ESWL: The lithotripter used was the LITHOSTAR Multiline (Siemens, Erlangen, Germany). In each session 3,000 shocks were delivered at a rate of 60 or 90 shock waves per minute. The patients were monitored during the procedure by checking the vital signs heart rate, respiratory rate, blood pressure, and oxygen saturation (pulse oximetry).
Statistical analysis
All parametric variables were compared by using paired t-tests. All analyses were considered statistically significant with a p-value of < 0.05.
Results
Patient characteristics and radiation dose
Table 1: Patient and stone characteristics

Median age (range)

49 (22-70)

Sex

Male/Female

79/24

Median BMI (kg/m2)
(range)

25.4 (21.1-27.2)

Stone side

Rt/Lt

50/53

Median stone size (mm)

9

(range)

(5-17)

Location

R2/R3

13/19

U1/U2/U3

68/0/3

Table 1 shows the patient and stone characteristics. Of the 103 patients, 79 were males and 24 were females. Twentyone female patients were of reproductive age. The median stone size was 9mm; 32 were renal and 71 were ureteral calculi. The radiation exposure doses with DLP and ED are shown in (Table 2). ). The mean DLP and ED were 409 mGy and 6.1 mSv, respectively, with SDCT and 103 mGy and 1.5 mSv with LDCT; the dose reduction rate was nearly 75% in both DLP and ED (P < 0.001). The mean ED of KUB was 1.3mSv and almost the same dose as with LDCT.
Table 2: The mean radiation dose according to the CT protocol

SDCT

LDCT

Dose reduction rate (%)

P-value

DLP (mGy)

409 ± 137

103 ± 36

74.8

< 0.001

ED (mSv)

6.1 ± 1.6

1.5 ± 0.6

75.4

< 0.001

Diagnostic performance of postoperative LDCT and KUB
The rate of complete fracture by ESWL was 79.6% in our study.

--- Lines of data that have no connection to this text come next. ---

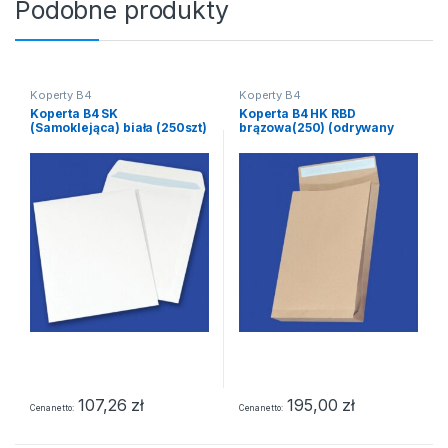
Podobne produkty
Koperty B4
Koperty B4
Koperta B4 SK
Koperta B4 HK RBD
(Samoklejąca) biała (250szt)
brązowa(250) (odrywany
pasek. rozszerzany bok)
107,26
zł
195,00
zł
Cena netto
Cena netto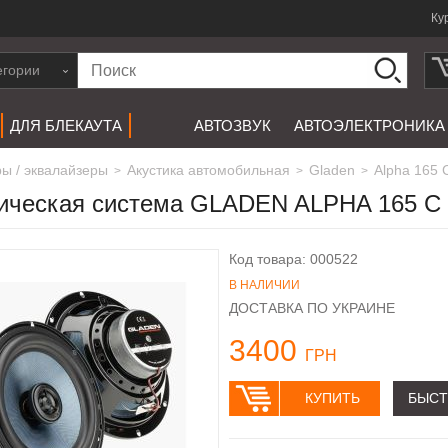
Ку
егории
ДЛЯ БЛЕКАУТА
АВТОЗВУК
АВТОЭЛЕКТРОНИКА
ры / эквалайзеры
акустика автомобильная
gladen
Alpha 165 
>
>
>
ическая система GLADEN ALPHA 165 C
Код товара: 000522
В НАЛИЧИИ
ДОСТАВКА ПО УКРАИНЕ
3400
ГРН
КУПИТЬ
БЫСТ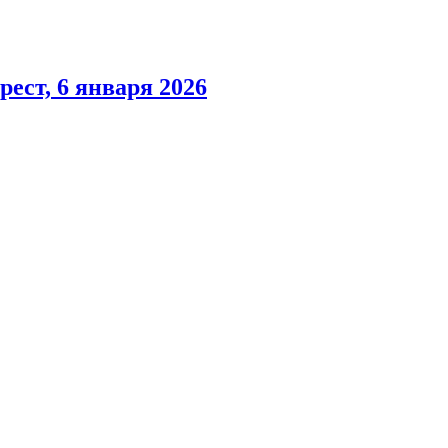
ест, 6 января 2026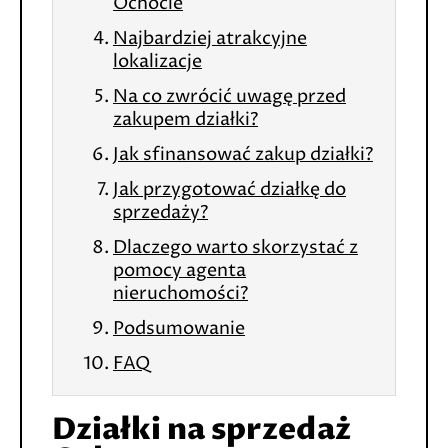
Ochocie
Najbardziej atrakcyjne
lokalizacje
Na co zwrócić uwagę przed
zakupem działki?
Jak sfinansować zakup działki?
Jak przygotować działkę do
sprzedaży?
Dlaczego warto skorzystać z
pomocy agenta
nieruchomości?
Podsumowanie
FAQ
Działki na sprzedaż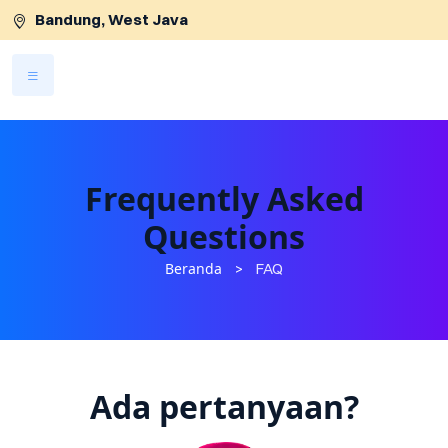
Bandung, West Java
Lewati ke konten utama
Frequently Asked
Questions
Beranda
>
FAQ
Ada pertanyaan?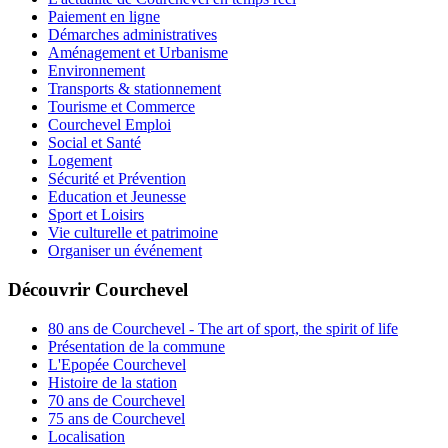
Paiement en ligne
Démarches administratives
Aménagement et Urbanisme
Environnement
Transports & stationnement
Tourisme et Commerce
Courchevel Emploi
Social et Santé
Logement
Sécurité et Prévention
Education et Jeunesse
Sport et Loisirs
Vie culturelle et patrimoine
Organiser un événement
Découvrir Courchevel
80 ans de Courchevel - The art of sport, the spirit of life
Présentation de la commune
L'Epopée Courchevel
Histoire de la station
70 ans de Courchevel
75 ans de Courchevel
Localisation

The diagnostic accuracy of postoperative LDCT and KUB is shown in (Table 3).
Table 3: Diagnostic performance of postoperative LDCT and KUB

Variable

LDCT

KUB

True positive

21

19

False positive

0

2

True negative

82

62

False negative

0

20

Positive predictive rate (%)

100

90.4

Negative predictive rate (%)

100

75.6*

Accuracy (%)

100

78.6*

*: P< 0.001
The accuracy of LDCT was 100%, with no false positives or false negatives. On the other hand, for KUB, there were false positives for 2 of 21 cases that were true positives with LDCT, and false negatives for 20 of 82 cases that were true negatives with LDCT. The causes of false negatives included: intestinal gas surrounding the calculus (9 cases); overlapping of the calculus and bones due to movement of the calculus (7 cases), and others (4 cases). The positive predictive rate of KUB was 90.4%, while the negative predictive rate was 75.6%, and the accuracy was 78.6% (P < 0.001).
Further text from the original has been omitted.